The dancers performed the hula to go along with the Hawaiian destination. The women were invited to come on stage to learn how to hula. One girl who didn’t understand how to do one of the moves was given attention by the drummer.

The movement they were trying to imitate was a soft and gentle wave but this girl’s arms were moving too fast for the instructor’s liking so he told her the waves she was making were tsunami waves.

Once the dancers finished the lessons, they devoted a dance to the implements used. One of them was a hollowed out gourd called an ipu, another was a set of flower-topped shakers called the uli uli and the final was a pair of sticks called the puili.

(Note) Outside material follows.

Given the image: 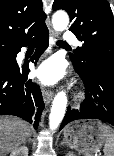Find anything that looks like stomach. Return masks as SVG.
<instances>
[{"instance_id": "1", "label": "stomach", "mask_w": 114, "mask_h": 156, "mask_svg": "<svg viewBox=\"0 0 114 156\" xmlns=\"http://www.w3.org/2000/svg\"><path fill=\"white\" fill-rule=\"evenodd\" d=\"M103 124L98 120H78L64 129V140L67 145L85 156H97L105 145L107 136Z\"/></svg>"}]
</instances>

April Basten of the Green Bay South Pacific Sounds came to see how other groups present their shows.

“We came out to watch someone else do the work this time,” Basten said. “This was a fun setting and I really wanted to watch what they were doing and catch some of their technique as well.”

New Zealand was another place they demonstrated. A man in a black outfit with a fire baton performed the Haka, which is a welcoming dance and chant. The fire was not allowed to be lit on the ends because the performance was inside and was a fire hazard.

After the Haka, a woman came back on stage to demonstrate how to use another implement that can be set on fire.  She had two balls at the end of a long string, called poi balls, which she swung around her body.

To end the show, the dancers did a final demonstration from Tahiti.
They were in purple and pink outfits with headdresses and brushes.

After the show a Samoan man from the South Pacific Sounds got up on stage and did his version of the Haka.